Find every line containing the string "Centre" in the data below, and report how many there are, with no other words.

──────── Data records ────────

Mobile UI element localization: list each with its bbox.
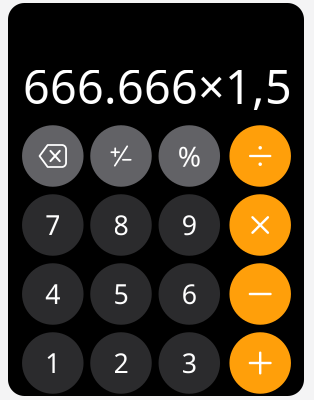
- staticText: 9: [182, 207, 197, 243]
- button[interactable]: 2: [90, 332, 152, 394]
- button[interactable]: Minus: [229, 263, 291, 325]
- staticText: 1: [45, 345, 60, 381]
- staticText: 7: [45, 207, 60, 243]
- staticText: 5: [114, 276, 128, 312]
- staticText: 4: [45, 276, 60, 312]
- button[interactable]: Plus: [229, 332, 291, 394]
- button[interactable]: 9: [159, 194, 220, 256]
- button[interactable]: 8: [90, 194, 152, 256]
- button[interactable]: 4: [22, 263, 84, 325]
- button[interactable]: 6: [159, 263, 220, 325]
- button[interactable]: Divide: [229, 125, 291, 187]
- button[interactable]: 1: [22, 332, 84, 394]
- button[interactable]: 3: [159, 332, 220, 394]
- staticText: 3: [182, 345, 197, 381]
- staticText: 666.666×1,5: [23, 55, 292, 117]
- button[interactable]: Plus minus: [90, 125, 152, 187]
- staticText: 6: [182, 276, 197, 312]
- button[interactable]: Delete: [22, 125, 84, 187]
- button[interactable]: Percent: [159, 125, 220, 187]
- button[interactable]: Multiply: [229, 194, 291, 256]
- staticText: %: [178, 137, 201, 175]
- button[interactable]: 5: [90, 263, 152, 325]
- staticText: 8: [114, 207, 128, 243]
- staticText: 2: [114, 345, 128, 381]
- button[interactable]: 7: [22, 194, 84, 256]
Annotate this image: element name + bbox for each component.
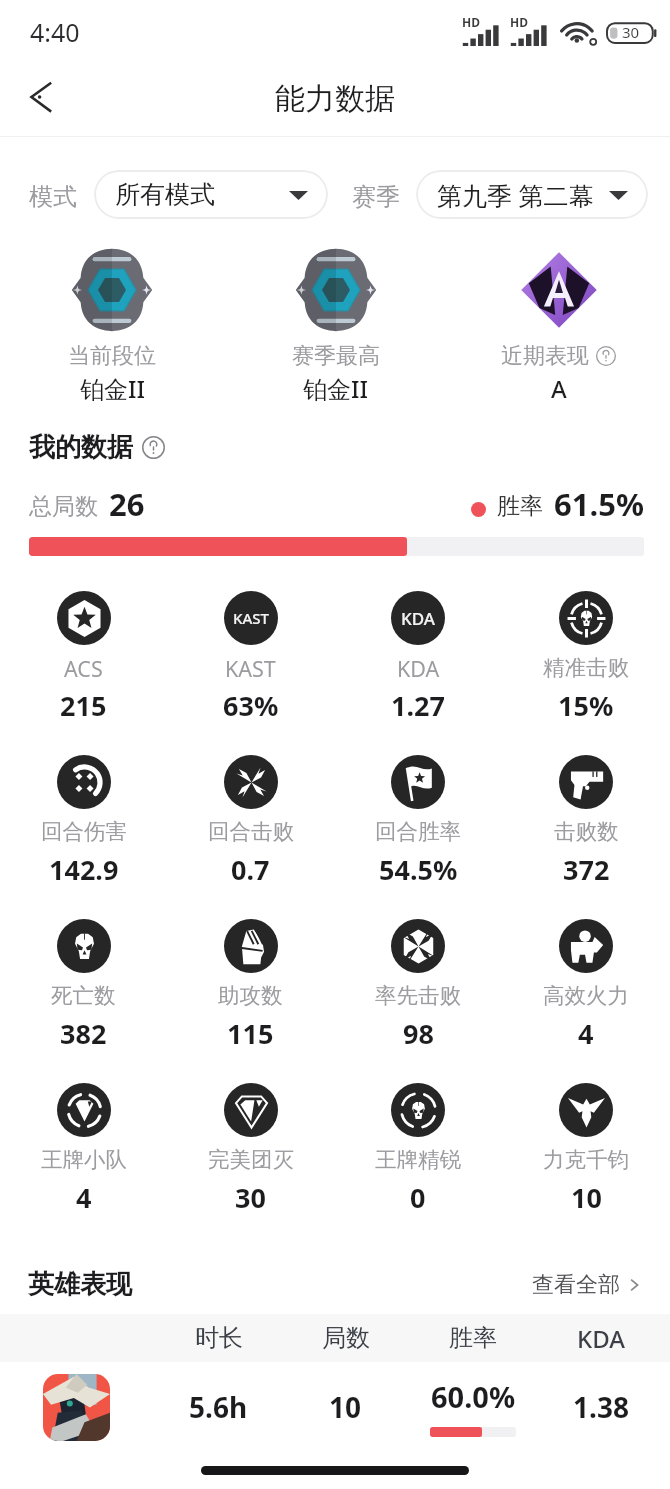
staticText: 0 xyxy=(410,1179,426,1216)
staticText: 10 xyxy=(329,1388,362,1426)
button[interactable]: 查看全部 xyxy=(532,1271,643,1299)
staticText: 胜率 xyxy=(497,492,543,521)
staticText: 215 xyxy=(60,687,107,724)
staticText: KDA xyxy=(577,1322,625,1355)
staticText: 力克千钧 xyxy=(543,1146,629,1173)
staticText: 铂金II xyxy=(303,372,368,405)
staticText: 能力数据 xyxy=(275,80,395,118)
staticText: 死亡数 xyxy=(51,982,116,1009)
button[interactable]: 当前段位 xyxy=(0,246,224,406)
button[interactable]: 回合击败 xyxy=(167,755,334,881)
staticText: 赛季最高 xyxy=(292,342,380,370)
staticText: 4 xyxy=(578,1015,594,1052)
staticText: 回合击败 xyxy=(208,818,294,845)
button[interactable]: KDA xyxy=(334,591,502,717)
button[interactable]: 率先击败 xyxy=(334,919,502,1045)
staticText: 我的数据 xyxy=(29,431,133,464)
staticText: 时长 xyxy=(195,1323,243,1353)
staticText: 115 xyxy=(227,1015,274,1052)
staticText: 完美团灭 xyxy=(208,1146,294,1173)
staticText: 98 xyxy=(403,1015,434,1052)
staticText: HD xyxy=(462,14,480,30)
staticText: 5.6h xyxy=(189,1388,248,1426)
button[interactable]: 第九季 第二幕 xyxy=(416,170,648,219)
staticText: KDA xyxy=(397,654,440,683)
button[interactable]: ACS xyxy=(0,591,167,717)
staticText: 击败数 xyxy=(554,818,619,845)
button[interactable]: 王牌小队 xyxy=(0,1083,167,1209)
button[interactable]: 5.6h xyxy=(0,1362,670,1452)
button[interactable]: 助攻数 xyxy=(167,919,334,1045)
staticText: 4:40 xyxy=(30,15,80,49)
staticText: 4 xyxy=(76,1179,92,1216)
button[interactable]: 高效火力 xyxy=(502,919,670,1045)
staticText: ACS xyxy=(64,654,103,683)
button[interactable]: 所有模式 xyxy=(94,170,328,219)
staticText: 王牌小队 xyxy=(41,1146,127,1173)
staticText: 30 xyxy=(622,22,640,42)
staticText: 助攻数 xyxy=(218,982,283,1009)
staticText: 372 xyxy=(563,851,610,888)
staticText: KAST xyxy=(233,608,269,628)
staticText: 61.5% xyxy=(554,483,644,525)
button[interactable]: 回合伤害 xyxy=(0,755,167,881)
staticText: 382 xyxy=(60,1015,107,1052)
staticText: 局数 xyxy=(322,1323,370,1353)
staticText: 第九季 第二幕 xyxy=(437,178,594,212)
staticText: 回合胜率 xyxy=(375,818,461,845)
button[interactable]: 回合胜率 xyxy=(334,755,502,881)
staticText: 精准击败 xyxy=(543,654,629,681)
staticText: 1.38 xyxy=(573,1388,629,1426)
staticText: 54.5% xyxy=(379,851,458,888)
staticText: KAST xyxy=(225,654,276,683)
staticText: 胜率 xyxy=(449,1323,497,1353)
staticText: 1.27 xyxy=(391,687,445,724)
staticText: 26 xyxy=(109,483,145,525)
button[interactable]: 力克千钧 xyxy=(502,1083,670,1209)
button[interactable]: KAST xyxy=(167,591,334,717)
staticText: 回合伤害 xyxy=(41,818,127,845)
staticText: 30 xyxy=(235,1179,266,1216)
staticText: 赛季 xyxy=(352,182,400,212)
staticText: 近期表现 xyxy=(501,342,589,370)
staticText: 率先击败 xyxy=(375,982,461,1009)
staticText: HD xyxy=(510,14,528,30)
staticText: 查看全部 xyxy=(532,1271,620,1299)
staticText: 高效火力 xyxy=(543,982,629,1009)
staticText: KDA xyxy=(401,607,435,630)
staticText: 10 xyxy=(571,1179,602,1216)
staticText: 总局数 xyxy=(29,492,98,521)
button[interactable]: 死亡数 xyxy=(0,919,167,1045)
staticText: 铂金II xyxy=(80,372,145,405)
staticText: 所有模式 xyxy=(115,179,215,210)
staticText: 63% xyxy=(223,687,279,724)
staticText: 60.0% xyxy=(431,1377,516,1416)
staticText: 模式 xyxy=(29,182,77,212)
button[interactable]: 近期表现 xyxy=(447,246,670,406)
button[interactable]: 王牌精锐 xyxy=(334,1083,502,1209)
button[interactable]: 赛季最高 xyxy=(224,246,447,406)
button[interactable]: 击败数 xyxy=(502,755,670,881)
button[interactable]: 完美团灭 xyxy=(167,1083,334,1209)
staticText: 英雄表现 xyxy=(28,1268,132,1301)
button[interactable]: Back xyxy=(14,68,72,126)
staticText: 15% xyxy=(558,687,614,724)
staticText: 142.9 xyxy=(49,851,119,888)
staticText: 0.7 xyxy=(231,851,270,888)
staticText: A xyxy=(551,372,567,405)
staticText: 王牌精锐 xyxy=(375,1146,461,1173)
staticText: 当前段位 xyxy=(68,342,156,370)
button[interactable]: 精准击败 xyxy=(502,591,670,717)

────────
──────── Data records ────────

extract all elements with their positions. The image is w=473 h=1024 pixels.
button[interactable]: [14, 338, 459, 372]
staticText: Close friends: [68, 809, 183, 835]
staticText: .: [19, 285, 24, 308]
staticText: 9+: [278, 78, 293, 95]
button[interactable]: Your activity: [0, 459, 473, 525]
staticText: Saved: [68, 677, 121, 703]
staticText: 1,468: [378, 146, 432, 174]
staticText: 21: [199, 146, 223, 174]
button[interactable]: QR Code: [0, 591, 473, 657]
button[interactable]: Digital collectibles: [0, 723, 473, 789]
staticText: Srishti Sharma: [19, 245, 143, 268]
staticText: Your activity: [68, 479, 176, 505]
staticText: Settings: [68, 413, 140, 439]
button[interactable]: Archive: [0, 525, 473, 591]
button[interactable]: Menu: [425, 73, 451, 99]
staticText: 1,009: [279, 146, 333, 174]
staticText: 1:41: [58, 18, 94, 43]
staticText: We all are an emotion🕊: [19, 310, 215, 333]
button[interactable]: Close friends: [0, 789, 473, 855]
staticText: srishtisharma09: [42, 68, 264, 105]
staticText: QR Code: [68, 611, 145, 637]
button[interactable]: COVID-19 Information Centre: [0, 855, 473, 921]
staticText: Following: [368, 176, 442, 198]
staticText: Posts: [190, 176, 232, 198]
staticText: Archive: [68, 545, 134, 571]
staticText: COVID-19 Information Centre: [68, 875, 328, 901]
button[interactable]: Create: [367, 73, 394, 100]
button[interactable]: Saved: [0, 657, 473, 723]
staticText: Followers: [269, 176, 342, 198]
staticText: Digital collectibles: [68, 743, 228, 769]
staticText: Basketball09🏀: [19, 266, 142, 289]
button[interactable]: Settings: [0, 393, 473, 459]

────────
──────── Data records ────────

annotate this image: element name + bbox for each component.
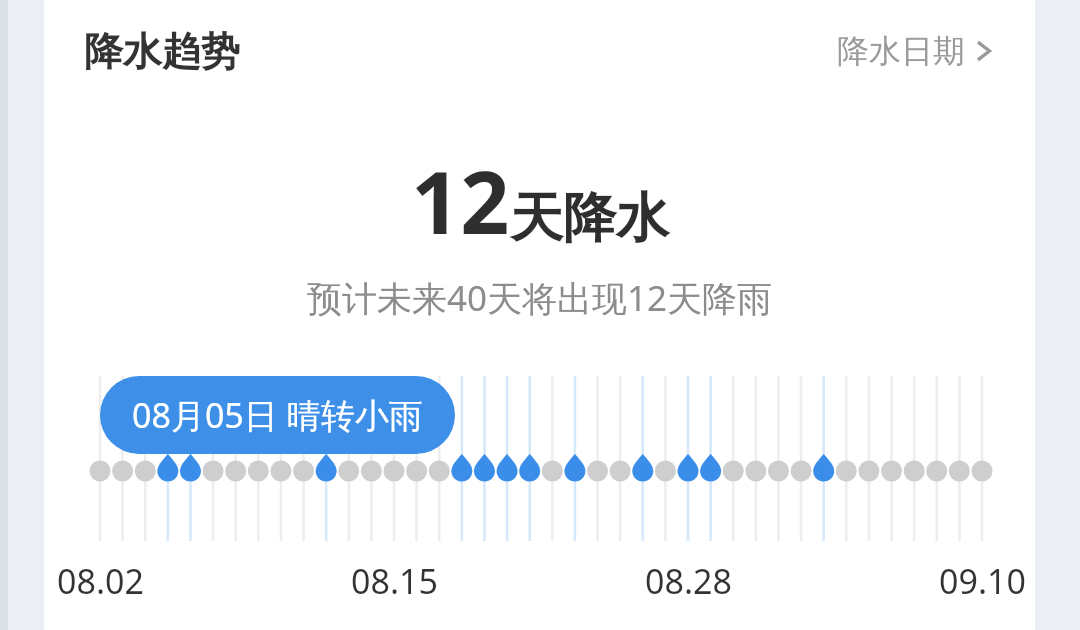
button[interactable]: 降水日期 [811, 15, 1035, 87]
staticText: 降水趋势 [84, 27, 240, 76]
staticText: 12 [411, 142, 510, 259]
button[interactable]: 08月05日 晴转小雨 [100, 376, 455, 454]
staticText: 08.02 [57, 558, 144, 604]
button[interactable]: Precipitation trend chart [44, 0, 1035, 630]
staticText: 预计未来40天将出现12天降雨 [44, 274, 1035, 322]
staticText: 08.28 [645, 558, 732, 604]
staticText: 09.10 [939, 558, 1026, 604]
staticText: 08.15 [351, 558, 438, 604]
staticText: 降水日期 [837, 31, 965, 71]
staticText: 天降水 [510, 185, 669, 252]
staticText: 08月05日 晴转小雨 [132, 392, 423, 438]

────────

■ **Exercise result**:
2